Looming as Moons of Our Own
Looming as Moons of Our Own
By Joshua Chalifour
We have torn the way over the
quickening street and
its underworlds,
through a lamp light, wet like
blood through white;
as the night air drops
like the sinuous heavens
and the eye lights on the
galaxies, deceptions make no
spinning satellites of fact;
far away suns and milky stars
of the shining sky, web
like tree twigs and branches
in green and thick,
but that's the universe
in the eye
seeing a moon as
it craters in a tenuous wink
and as the lamp fire of stars shines;
or a water jewel can gild desire
that glistens as
the metal of wheels
makes love to street traffic
—how we know and become so.
Street Lamp
By Louis Dudek 1
1 Louis Dudek, “Street Lamp,” in Infinite Worlds: The Poetry of Louis Dudek (Montréal: Véhicule Press, 1988), http://archive.org/details/infiniteworldspo0000dude.
How like a moon the looming street lamp shines
through the wet tree and its sinuous branches!

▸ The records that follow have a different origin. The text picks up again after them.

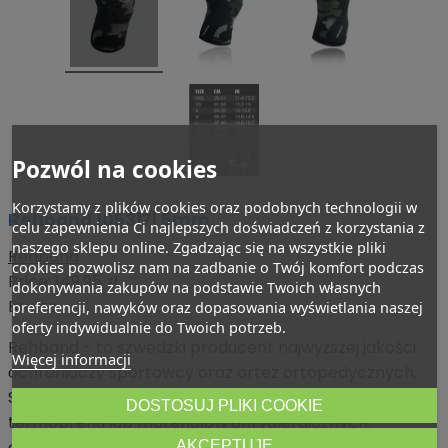
Pozwól na cookies
Korzystamy z plików cookies oraz podobnych technologii w
Rehband 105317| 5mm
celu zapewnienia Ci najlepszych doświadczeń z korzystania z
naszego sklepu online. Zgadzając się na wszystkie pliki
Rehband
cookies pozwolisz nam na zadbanie o Twój komfort podczas
Price:
149,95 zł
dokonywania zakupów na podstawie Twoich własnych
Brutto
preferencji, nawyków oraz dopasowania wyświetlania naszej
oferty indywidualnie do Twoich potrzeb.
Rehband - to szwedzki producent najwyższej jakości
Więcej informacji
ochraniaczy sportowcy oraz ortez ortopedycznych.
Swoje artykuły marka tworzy z wytrzymałego
DOSTOSUJ PLIKI COOKIE
termoprenu lub materiałów antyalergicznych,
objętych certyfikatami jakości. Już samo to udowadnia,
AKCEPTUJĘ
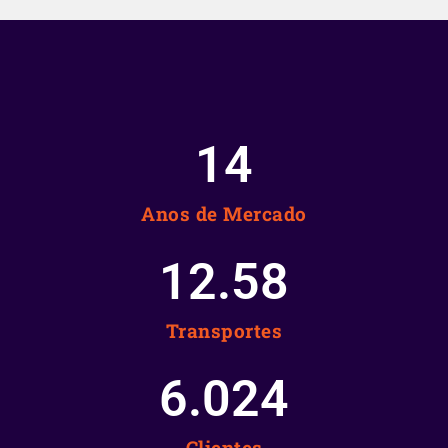
15
Anos de Mercado
12.58
Transportes
6.025
Clientes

Water drops wink like stars in the green light
and twigs make a web of lights in the night air
as white as the Milky Way, as thick as tenuous,
and as far away. So the eye, seeing it, makes
of a metal universe spinning over traffic —
stars, satellites, and galaxies! And the heavens
of moons, craters, suns, and wheels of fire
become the sky we know that's like a shining jewel.
But we have torn through the deceptions quickening
desire
to the underworlds of fact that no eye can gild
or love, and our own blood glistens on the branches.